DIRECTIONS FOR THIS TASK: Copy each line of the listing below where the word "колодца" turns up.

MATERIAL PROVIDED:
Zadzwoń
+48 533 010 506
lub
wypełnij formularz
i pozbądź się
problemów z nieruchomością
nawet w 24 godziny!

---

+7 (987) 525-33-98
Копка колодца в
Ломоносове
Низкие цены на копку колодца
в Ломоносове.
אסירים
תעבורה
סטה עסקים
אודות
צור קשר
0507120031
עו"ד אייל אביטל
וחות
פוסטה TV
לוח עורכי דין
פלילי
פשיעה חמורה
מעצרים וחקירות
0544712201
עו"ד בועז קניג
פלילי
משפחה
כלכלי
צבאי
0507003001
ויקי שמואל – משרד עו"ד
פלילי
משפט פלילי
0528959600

ANSWER TO THIS EXERCISE:
Копка колодца в
Низкие цены на копку колодца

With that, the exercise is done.